Adesola Zaidat Musa, Nigerian Institute of Medical Research (NIMR) 
*Kazeem Adewale Osuolale, Nigerian Institute of Medical Research (NIMR) 
Waheed Babatunde Yahya, University of Ilorin 

Keywords: : Borehole model, Computer experiment, Gasp model

Despite the rapid growth in computer experiments, some computer models are complex and often too time-consuming to be directly used to mimic real life experiments and predict the output of computer experiments at untried inputs. To overcome this complexity and reduce the computational efforts in applying a computer model, a Gaussian stochastic process (Gasp) model was employed in this paper to emulate a borehole computer model. The efficiency of the Gasp model under exponential and Gaussian correlation functions was examined. A borehole computer experiment developed using orthogonal array (OA)-based Latin hypercube design (LHD) was employed to demonstrate the goodness of the Gasp model. Further performance of the Gasp model at predicting the flow rate of water of a borehole was examined using the two correlation functions. Comparisons were also made on the performances of Gasp model using Relative Average Absolute Error (RAAE) and Relative Maximum Absolute Error (RMAE) respectively. Among the predictors considered for borehole modelling, the Gasp models with exponential and Gaussian correlation functions identified the radius(x1) and the hydraulic conductivity(x8) of borehole as the two most significant factors that influence the rate of flow of water of a borehole (p < 0.001).

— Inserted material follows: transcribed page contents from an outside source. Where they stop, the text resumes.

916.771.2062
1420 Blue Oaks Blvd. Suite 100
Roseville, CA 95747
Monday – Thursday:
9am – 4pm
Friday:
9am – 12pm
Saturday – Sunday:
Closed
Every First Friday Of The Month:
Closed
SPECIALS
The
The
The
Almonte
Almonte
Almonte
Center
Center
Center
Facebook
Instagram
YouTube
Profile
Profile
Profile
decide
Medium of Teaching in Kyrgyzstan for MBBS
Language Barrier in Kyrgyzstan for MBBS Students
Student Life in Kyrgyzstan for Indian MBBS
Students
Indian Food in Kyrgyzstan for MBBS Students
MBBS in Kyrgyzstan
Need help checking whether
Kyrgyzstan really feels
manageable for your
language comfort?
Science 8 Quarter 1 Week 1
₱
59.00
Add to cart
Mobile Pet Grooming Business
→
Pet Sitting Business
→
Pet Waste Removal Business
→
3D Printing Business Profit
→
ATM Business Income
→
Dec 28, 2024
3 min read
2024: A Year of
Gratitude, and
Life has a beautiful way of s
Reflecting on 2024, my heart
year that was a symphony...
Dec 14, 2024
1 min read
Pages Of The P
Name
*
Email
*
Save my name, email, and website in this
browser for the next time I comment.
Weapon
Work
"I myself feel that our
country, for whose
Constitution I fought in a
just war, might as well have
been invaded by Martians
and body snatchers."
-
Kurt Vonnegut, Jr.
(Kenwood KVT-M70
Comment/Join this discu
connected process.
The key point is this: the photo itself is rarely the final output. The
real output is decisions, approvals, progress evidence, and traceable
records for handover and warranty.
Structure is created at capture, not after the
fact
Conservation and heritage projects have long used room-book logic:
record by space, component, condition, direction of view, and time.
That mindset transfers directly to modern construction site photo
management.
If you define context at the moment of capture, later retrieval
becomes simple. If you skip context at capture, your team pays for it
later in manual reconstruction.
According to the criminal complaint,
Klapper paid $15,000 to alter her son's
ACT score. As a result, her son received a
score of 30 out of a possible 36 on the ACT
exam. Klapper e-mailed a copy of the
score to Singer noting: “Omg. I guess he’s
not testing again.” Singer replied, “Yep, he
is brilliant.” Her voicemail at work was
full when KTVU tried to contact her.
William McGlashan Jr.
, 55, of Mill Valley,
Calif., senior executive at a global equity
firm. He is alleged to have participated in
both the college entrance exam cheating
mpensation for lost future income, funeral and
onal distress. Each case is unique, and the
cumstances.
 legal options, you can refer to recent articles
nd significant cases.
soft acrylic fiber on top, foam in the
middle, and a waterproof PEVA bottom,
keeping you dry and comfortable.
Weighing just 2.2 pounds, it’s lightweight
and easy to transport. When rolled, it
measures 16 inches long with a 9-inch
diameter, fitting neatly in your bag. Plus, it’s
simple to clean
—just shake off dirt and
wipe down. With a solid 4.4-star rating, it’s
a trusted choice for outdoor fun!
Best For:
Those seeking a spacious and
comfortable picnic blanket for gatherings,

The estimated RAAE (3.5057e-14) and RMAE (1.7630e-13) provided by the exponential function are relatively smaller than the RAAE (1.9880e-07) and RMAE (3.3040e-07) provided by the Gaussian function. Further results also showed that the Gasp model with exponential function has process variance (0.0192) that is relatively smaller than the one provided by the Gaussian function (0.1018). This study concluded that the Gasp model with exponential function outperforms the one that uses Gaussian function for modelling and predicting the rate of flow of water of borehole at untried inputs. All model developments and analysis were performed in the environment of MATLAB package.